/ or Ctrl+K to search to navigate Enter to select Esc to close

Matrices and Matrix Operations


In machine learning, whether you’re manipulating datasets, performing linear transformations in neural networks, or analyzing graph structures, matrices provide a compact and efficient way to represent and process information. In this post, we’ll explore the world of matrices and matrix operations through a problem-driven approach. Each section grounds the math in real ML use cases, walks through the concepts clearly, and wraps up with code and applications.

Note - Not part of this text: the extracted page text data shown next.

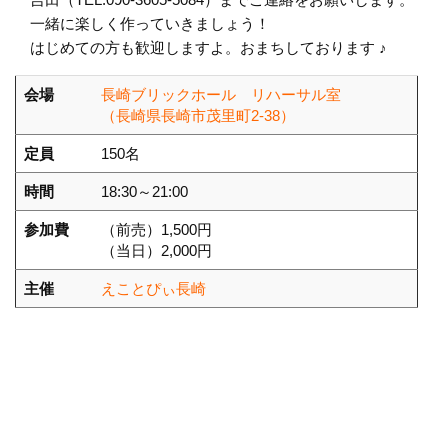
一緒に楽しく作っていきましょう！
はじめての方も歓迎しますよ。おまちしております ♪
会場
長崎ブリックホール リハーサル室
（長崎県長崎市茂里町2-38）
定員
150名
時間
18:30～21:00
参加費
（前売）1,500円
（当日）2,000円
主催
えことぴぃ長崎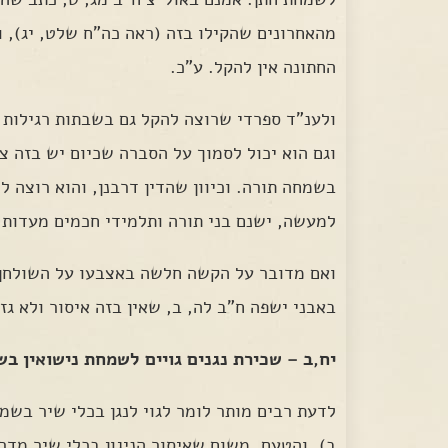
מהאחרונים שהקילו בזה (ראה כה"ח שלט, יג), 
החתונה אין להקל. ע"כ.
ולענ"ד ספרדי שרוצה להקל גם בשבתות רגילות ו
וגם הוא יכול לסמוך על הסברה שכיום יש בזה צ
בשמחה תורה. וכיוון שהדין דרבנן, והוא רוצה ל
למעשה, ישנם בני תורה ותלמידי חכמים מעדות 
ואם מדובר על הקשה חלשה באצבעו על השולחן,
באבני ישפה ח"ב לה, ב, שאין בזה איסור ולא גז
יח,ב – שכירת נגנים גויים לשמחת נישואין ב
לדעת רבים מותר לומר לגוי לנגן בכלי שיר בשמ
ב). והטעם, משום שאיסור הניגון בכלי שיר מדרב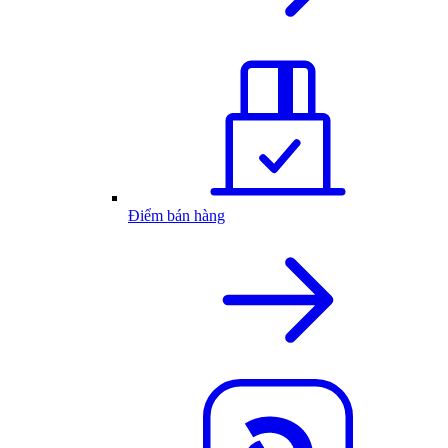
Điểm bán hàng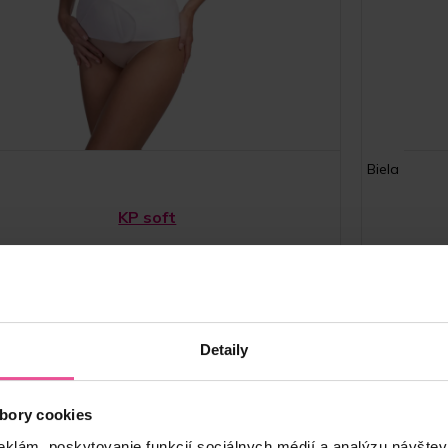
Biela
KP soft
ex brušný pás s vysokým podielom bavlny, výstužnými
Unisex bruš
lamelami a zapínaním na suchý zips pre pohodlnú
pooperačnú kompresiu.
Detaily
Skladom
bory cookies
55,90
€
eklám, poskytovanie funkcií sociálnych médií a analýzu návšte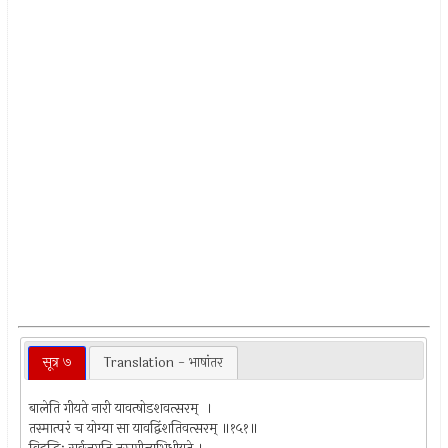
सूत्र ७
Translation - भाषांतर
बालेति गीयते नारी यावत्षोडशवत्सरम् ।
तस्मात्परं च योग्या सा यावद्विंशतिवत्सरम् ॥१५१॥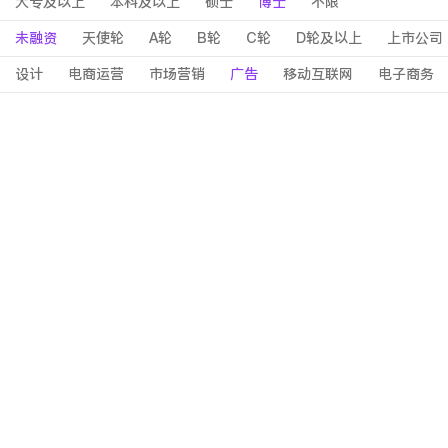
大专及以上
本科及以上
硕士
博士
不限
未融资
天使轮
A轮
B轮
C轮
D轮及以上
上市公司
设计
电商运营
市场营销
广告
移动互联网
电子商务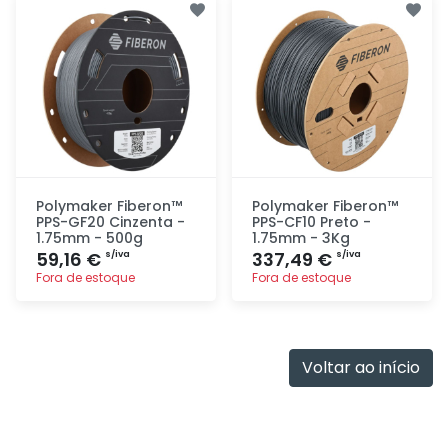
rapidamente
rapidamente
Polymaker Fiberon™
Polymaker Fiberon™
PPS-GF20 Cinzenta -
PPS-CF10 Preto -
1.75mm - 500g
1.75mm - 3Kg
59,16 €
337,49 €
s/iva
s/iva
Fora de estoque
Fora de estoque
Adicionar
Adicionar
rapidamente
rapidamente
Voltar ao início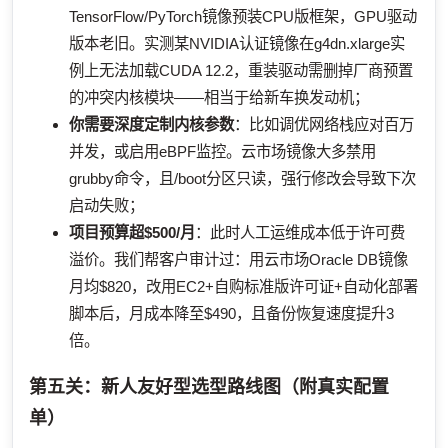
TensorFlow/PyTorch镜像预装CPU版框架，GPU驱动
版本老旧。实测某NVIDIA认证镜像在g4dn.xlarge实
例上无法加载CUDA 12.2，重装驱动需删掉厂商预置
的冲突内核模块——相当于给新车换发动机；
你需要深度定制内核参数
：比如调优网络栈应对百万
并发，或启用eBPF监控。云市场镜像大多禁用
grubby命令，且/boot分区只读，强行修改会导致下次
启动失败；
项目预算超$500/月
：此时人工运维成本低于许可费
溢价。我们帮客户审计过：用云市场Oracle DB镜像
月均$820，改用EC2+自购标准版许可证+自动化部署
脚本后，月成本降至$490，且备份恢复速度提升3
倍。
第五关：新人友好型选型路线图（附真实配置
单）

Matrices and Matrix Operations

Think of a matrix as a grid—a two-dimensional array of numbers. On the surface, it may just look like a neat way to organize data, but in machine learning, it does so much more. Matrices are the building blocks for operations like transforming input features, propagating signals through neural networks, and encoding relationships in graph data.

Suppose you’re representing three data points, each with two features. You might organize this as a matrix:

\[X = \begin{bmatrix} 1.2 & 3.4 \\ 2.1 & 0.7 \\ 4.0 & 1.5 \end{bmatrix}\]

Each row is a sample, and each column is a feature. This basic structure appears everywhere from data preprocessing to forward passes in deep learning.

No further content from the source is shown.